AIM OF THE EXERCISE:
Print out the data precisely as it appears here, with no pictures.

(Saved entries)
++++++++++

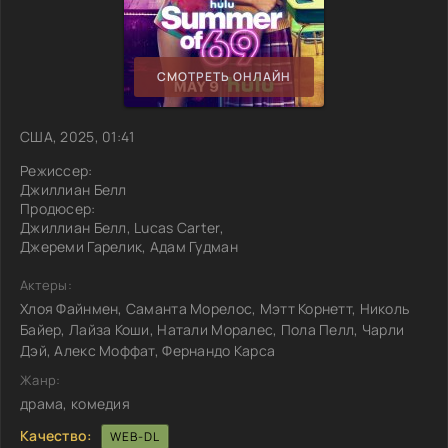
СМОТРЕТЬ ОНЛАЙН
США, 2025, 01:41
Режиссер:
Джиллиан Белл
Продюсер:
Джиллиан Белл, Lucas Carter,
Джереми Гарелик, Адам Гудман
Актеры:
Хлоя Файнмен, Саманта Морелос, Мэтт Корнетт, Николь
Байер, Лайза Коши, Натали Моралес, Пола Пелл, Чарли
Дэй, Алекс Моффат, Фернандо Карса
Жанр:
драма, комедия
Качество:
WEB-DL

++++++++++

OUTPUT FOR THIS EXERCISE:
СМОТРЕТЬ ОНЛАЙН
США, 2025, 01:41
Режиссер:
Джиллиан Белл
Продюсер:
Джиллиан Белл, Lucas Carter,
Джереми Гарелик, Адам Гудман
Актеры:
Хлоя Файнмен, Саманта Морелос, Мэтт Корнетт, Николь
Байер, Лайза Коши, Натали Моралес, Пола Пелл, Чарли
Дэй, Алекс Моффат, Фернандо Карса
Жанр:
драма, комедия
Качество:
WEB-DL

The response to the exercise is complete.